# G519 Huffman crank



## Fred Green (Feb 28, 2020)

Hello,

     I just picked up a G519 and started restoring it. In another thread, https://thecabe.com/forum/threads/g519-ser-51874.165630/, Serge pointed out that I have a Columbia dogleg crank on the bike and it should be straight. I did a little research on Huffman cranks and believe that they used a dog leg crank pre war. I am unsure of the markings used by Huffman. Here is a picture of the markings on the crank. Is 35 a year date? Did Huffman use older instock parts on new bikes??





I will get a clearer photo but this one is marked 51    36. Is this pretty consistent with Huffman marks or Columbia ? Thanks for looking!

Fred
Sparta


----------



## johan willaert (Feb 28, 2020)

Yours is not the first Huffman I have seen with Westfield style crank.
I would keep it on the bike as it is part of its history, WW2 correct and could have installed during its use to replace broken parts


----------



## Fred Green (Feb 28, 2020)

Johan,

     Thanks for the quick reply. Do the markings tell us anything about the crank? Year date? Is the early Huffman dogleg crank considered a  Westfield crank? I could see where it could be a period replacement as the pedals are later too. In this restoration I am torn between restoring it to it's issue look or leaving it in the modified style that it is. 

Fred
Sparta


----------



## Fred Green (Feb 28, 2020)

Hello,

     Here are 2 other shots of the markings on the crank. Are these typical Columbia crank markings for the period or maybe early Huffman marking from an older civilian model?? Schwinn was notorious for using older parts on a new run of bikes. Could Huffman have done the same??

Fred
Sparta


----------



## johan willaert (Feb 28, 2020)

When I found Huffman D50546 the crank was missing but I fitted the set shown below which are or at least look period correct for the bike.
Correct type crank, chain wheel and Torrington #8 pedals with rubber blocks.


----------



## johan willaert (Feb 28, 2020)

Crank is marked 1A followed by what I believe 36 (not really clear) and HM CO on the other side which could mean Huffman Manufacturing Company.


----------



## johan willaert (Feb 28, 2020)

This is the dogleg crank that came on my 1943 MG138969 Columbia.
Sorry the marking isn't very clear, but photo was taken in pre-digital times and scanned...


----------



## johan willaert (Feb 28, 2020)

If I were restoring this bike, I would keep as much Original finish and parts as possible, including possible period correct replacement parts...
Just replace what isn't serviceable anymore, and get proper moving parts so you can ride it.... ( bearings, pedals etc...)
That is what I did with my 1942 Huffman and it is a great conversation piece.... They're only Original once...

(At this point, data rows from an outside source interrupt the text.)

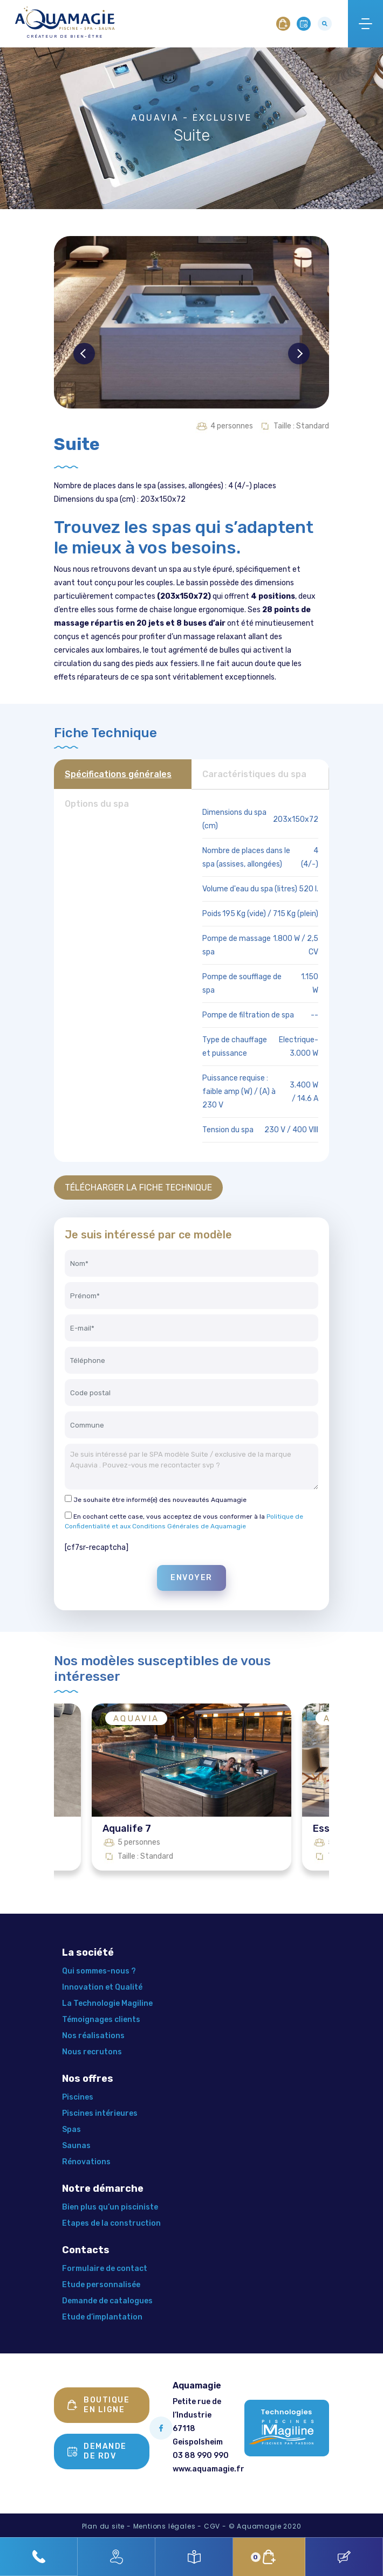  Describe the element at coordinates (86, 2161) in the screenshot. I see `Rénovations` at that location.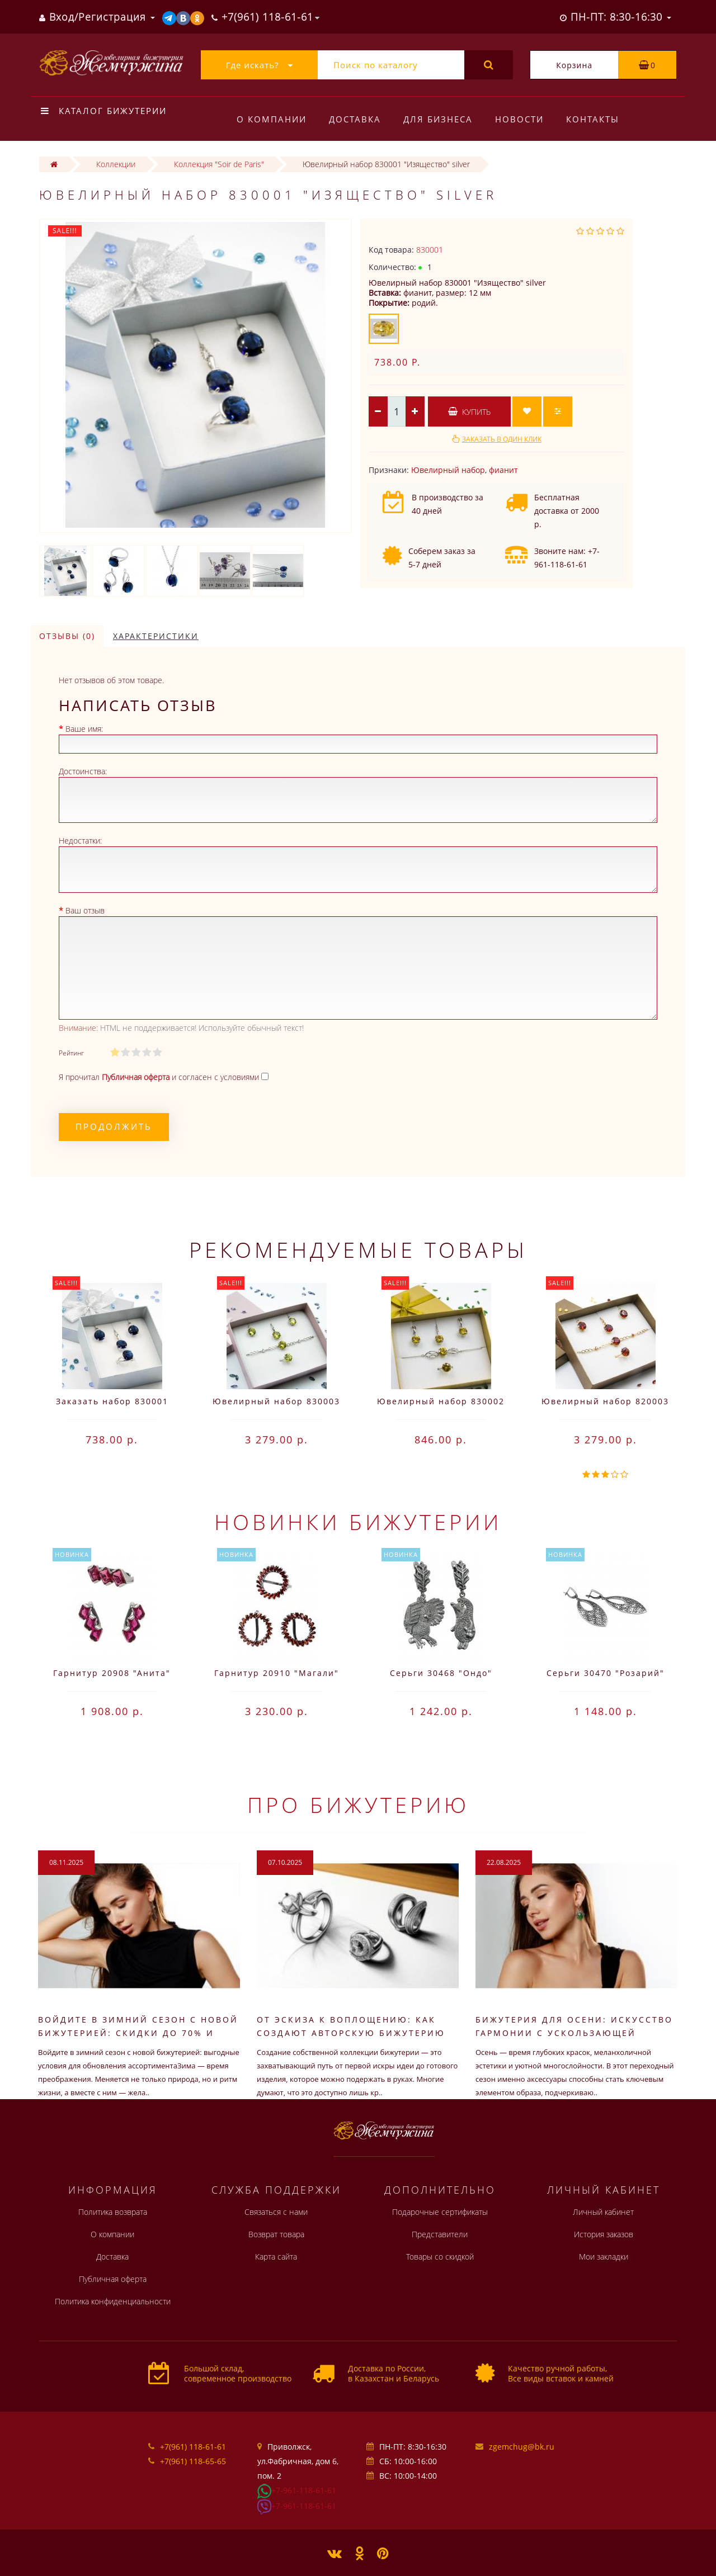 Image resolution: width=716 pixels, height=2576 pixels. I want to click on Серьги 30468 "Ондо", so click(441, 1673).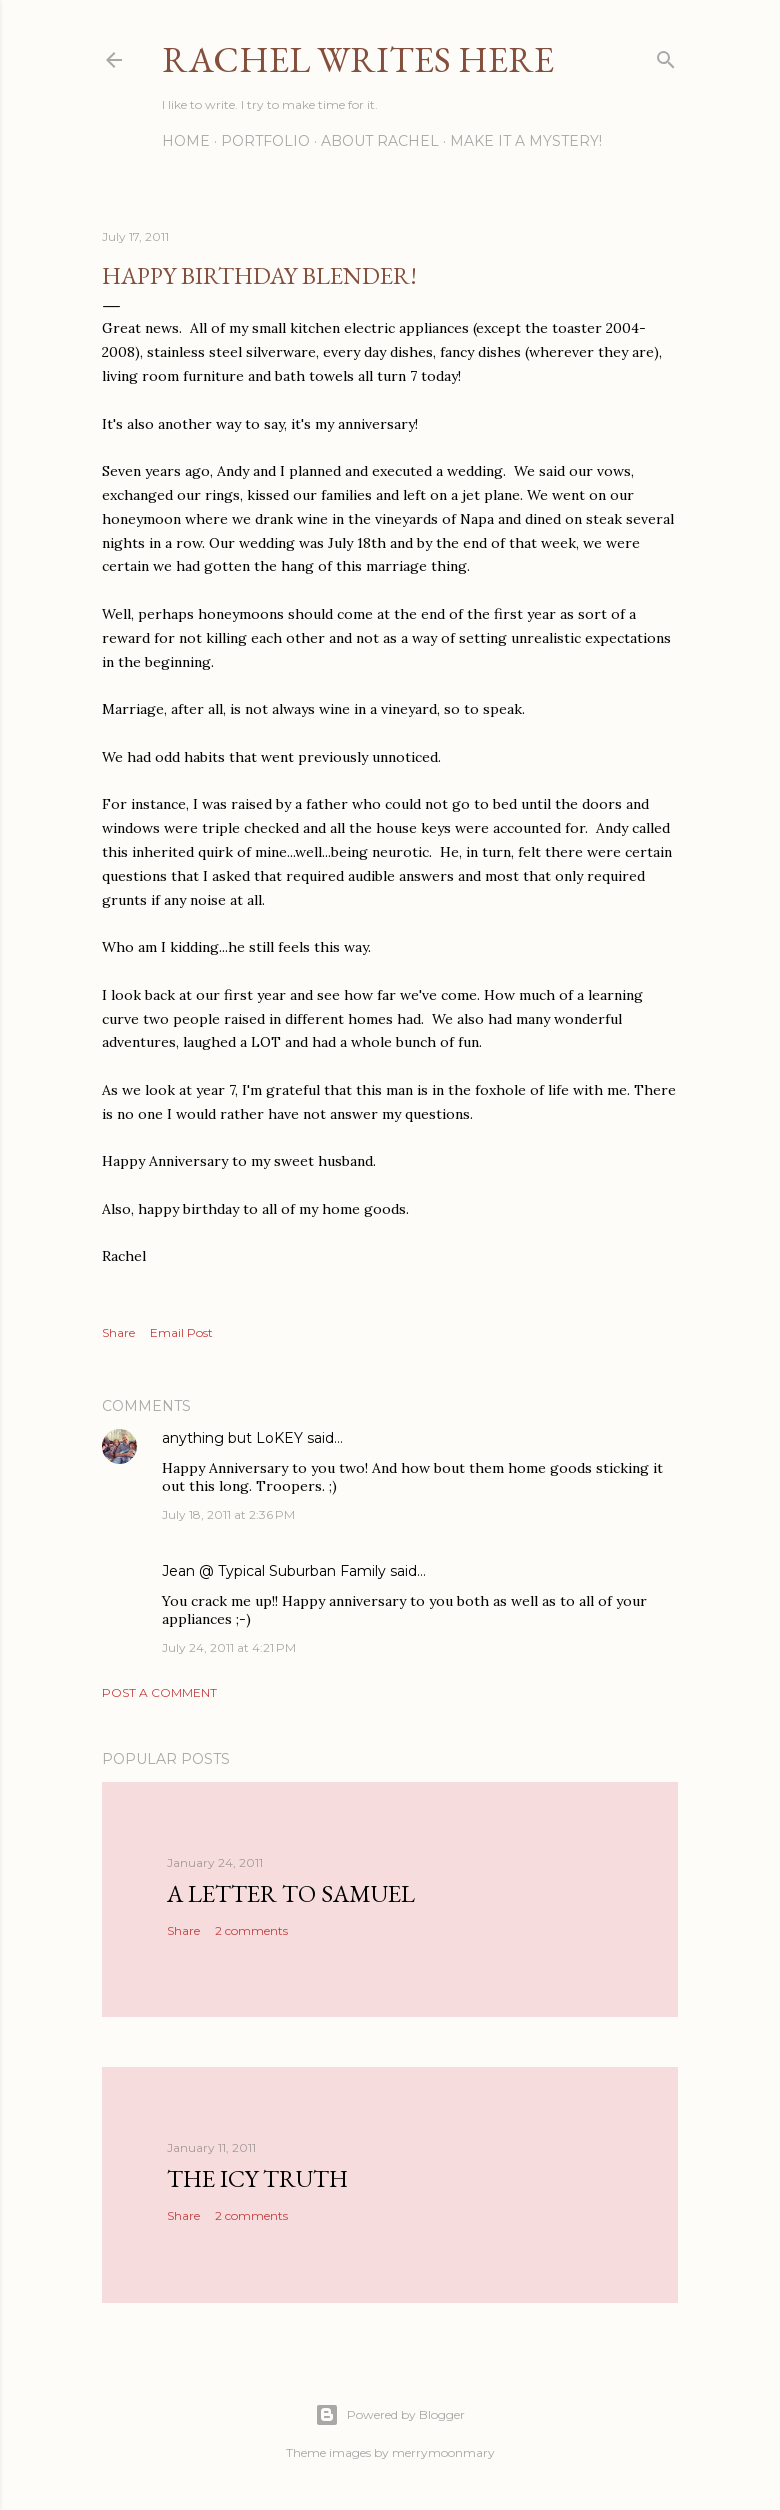 The height and width of the screenshot is (2510, 780). I want to click on Rachel Writes Here, so click(358, 59).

Lots of details in my topic here: https://thecabe.com/forum/threads/1942-g519-huffman-bike-project.43231/


----------



## Fred Green (Feb 29, 2020)

johan willaert said:


> If I were restoring this bike, I would keep as much Original finish and parts as possible, including possible period correct replacement parts...
> Just replace what isn't serviceable anymore, and get proper moving parts so you can ride it.... ( bearings, pedals etc...)
> That is what I did with my 1942 Huffman and it is a great conversation piece.... They're only Original once...
> 
> Lots of details in my topic here: https://thecabe.com/forum/threads/1942-g519-huffman-bike-project.43231/




Hello Johan and all,

      I want to keep my bike in the original configuration as it came  but I have major considerations to take. The bike has been painted at least twice in an OD since the original paint job. The last time appeared to be a glossy spray can job.There are some major rust issues as it had been stored out side for some time. The frame has a spot that needs attention, the fenders need to be rolled and ends straightened, the truss rods rusted out on the axel, the rear wheel need to be replaced. It will be long  drawn out project to make the correction and find the NOS parts. I have to find the balance when restoring and stabilizing the  bike of keeping original paint or restoring to factory condition. I have no history of the bike ,as most don't either, so I do not know when the modifications were made and by whom. I want to insure the integrity of the bike is not compromised by a half done restore stabilization project just to keep some paint. I have a light coming, I will get the seat rebuilt, I have new tires coming. All of these items will be in mint condition compared to the repainted frame and fenders. This will be a hard decision on which way to go on the restore. I am trying to get as much information on the original configuration as possible and to see if the crank was actually a period replacement. I have a lot to weigh before I go forward with this project. Thank you, thank you, thank you for all of the information and insight you are giving me. I have many more questions!!

Fred
Sparta


----------



## HUFFMANBILL (Feb 29, 2020)

Fred,
Only you can decide which way you want to go in restoring this bike!  So my opinion is just that my opinion.  If the bike  were mine to restore this is the way I would most likely go based on what I can see from your pics.  Since I do ride my bikes on occasion I would want to be certain that all the mechanics are correct, in shape and lubricated.  I would take all the mechanical parts apart, to include rear morrow brake assembly, front hub assembly, bottom bracket assembly , head assembly and pedals, making sure that all the internal bits and pieces are cleaned, not overly worn, lubricated and replaced.  Check Eclipse rear hub and internal parts for tiny date codes that can confirm whether replacement parts were installed at a later time. 

I would only replace parts on the bike that were either missing, worn or corroded beyond repair being certain to document what was added or replaced.  I would keep any parts that for what ever reason were replaced.

I personally never completely repaint a military bike unless it had been repainted at some point with a non military color.  If it had been repainted in non military color over the original OD, I only remove peeling paint and lightly sand down chips and rough areas enough to accept my new OD paint.  In that way I cover over the non military finish and at the same time save the history of the original finish underneath.  Since your bike has been painted with 3 different layers of OD, I would leave it as is.  I would remove the surface oil and lightly clean off any dirt and grease on the painted surface.  I would not be concerned about the glossy top layer of OD as that could, from what I can tell from the pics, have been put on in the latter 40's or 50's when a semi- gloss OD was used by the military.  So it appears from the pics that you have 3 different layers of military OD paint, of which the 1st layer is probably the original.  I just would not mess with that!  But, of course that is my opinion, and the bike is not mine to restore it is yours.  Good luck with the restoration.

Regards,
Bill


----------



## Fred Green (Feb 29, 2020)

Bill and Johan,

      Thank you for your great opinions. This is truly the things that I need to hear!!

Fred
Sparta


----------